The last months have seen our whole civilisation thrust into the unknown, sojourners in a strange land. It might be said that any crisis contains opportunity for growth, for the discovery or rediscovery of purpose. And a great crisis may prove a veritable school of strength and leadership. We pray that this may now be the case for the Church in Ireland.
It has surely been a strange time. Our work, our prayer, our extended family lives, our neighbourliness and friendships, our familiar routines of living, are all disrupted. These are the occasions when the liminal, the cliff-edge quality of mortal life becomes startlingly obvious. The recent pandemic has, if nothing else, given us a chance to take stock. To see the
value of health, of rest, of quiet, of time spent with others, of mutual consideration and that invaluable blend of kindness and expertise which characterises the ‘frontline’ professions. We have a chance to feel the good earth under our feet and be grateful for it. Agreed, it would be naïve to expect that this will transform us all for ever after. That said, nobody really seems to expect a simple return to the ‘old dispensation’. Too much has happened and the danger, we are told, will not so easily go away. At the very least, whether better or worse, we are now a people wide awake and perhaps more appreciatively living.
For the Church in Ireland this has come at a time of weakness unparalleled in its recent history. And yet the challenge was met. Parishes organised Masses on webcam and radio. Many priests and bishops took to the internet with flair and creativity. A tired Church, wearied by relentless change, found new strength in a context of general human emergency. And now, like so many other organisations, it faces a slow, tentative return to something like normality. A new normality, because things cannot possibly revert to being just as they were before. Are we up for it? Are we still in the greatest game of all? Are we able for yet another cultural and spiritual journey? To find out, we could do worse than remember our beginnings. Our setting out. Our believing genesis.
The central question facing us at this time is the only one worth asking. No matter that our numbers are dwindling and our resources accordingly sparse. No matter even that vocations are down to a trickle. These problems dwarf beside the one we face if we cannot answer this crucial question. And if we can answer it then these lesser problems can all, in God’s time, one way or another, be solved. It is the question asked of any catechumen at the brink of baptism:
Do you believe?
As the guidance document, Nothing Can Separate Us from the Love of God, makes clear, we are not returning to the former and familiar church culture.
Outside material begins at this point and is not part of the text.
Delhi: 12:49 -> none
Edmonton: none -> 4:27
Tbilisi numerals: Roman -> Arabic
The enormous changes we had already experienced in terms of culture and belief will be visible symbolically, you might say, in the awkward arrangements we will have to make within our churches for safety. We have been swimming against the broader cultural current for some time now. In the somewhat tedious restrictions outlined below, we will experience again the frustration of feeling that a huge amount of effort is being expended for an apparently limited result. But that is not the point. The key question remains: do you believe?
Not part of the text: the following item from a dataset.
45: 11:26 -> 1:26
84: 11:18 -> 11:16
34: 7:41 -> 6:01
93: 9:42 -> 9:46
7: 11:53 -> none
Our confidence in the Lord’s promises is fundamental. Our faith, as St Paul asserts, points all the way to Christ. We cannot expect to have the courage and confidence to face our present journey as Church if we do not believe in God’s love for us, His enduring mercy, His plans for our future. No matter what the apparent difficulties. A future.
The Church is weak? We may feel as believers vulnerable, small, perhaps old, weak. God does His best work when we are too weak to get in the way. But when we feel small, old, weak and pathetic, we have nothing to boast of but our faith, “…the assurance of things hoped for, the conviction of things not seen.” (Heb. 11:1). This is how we found a great and living tradition.
But how to seize the moment? The Second Vatican Council noted the crisis of faith in the modern age (Gaudium et Spes, 19-21). The situation has hardly improved fifty years later. If you are to serve humanity in this sceptical age you will have to be able “to make a defense to anyone who calls you to account for the hope that is in you.” (1 Pet. 3:15). The potential of the internet for spreading the Gospel recalls the crucial importance of the endless roads and protected shipping lanes of the Roman Empire for the initial spread of Christianity. It has proved a gift during the lockdown and the possibilities for spreading the Gospel through the internet are endless. This lesson cannot be forgotten and it is crucial that parishes and priests continue to experiment with it, investing if necessary in computer and communication training. Believers now are scattered here and there all over the country. We need to be in contact, to take warmth and courage from each other. The internet is no substitute for the nourishment of physical presence and interaction. But it could be a considerable help in sharing the Word and in creating opportunities for meeting God and each other.
The fact is that this is a tremendous opportunity to rediscover ourselves as Church. It is a time of tremulous new beginnings dependent entirely on God and His gift of faith.
[From the Archdiocese of Tuam on the publication of Nothing Can Separate Us from the Love of God.]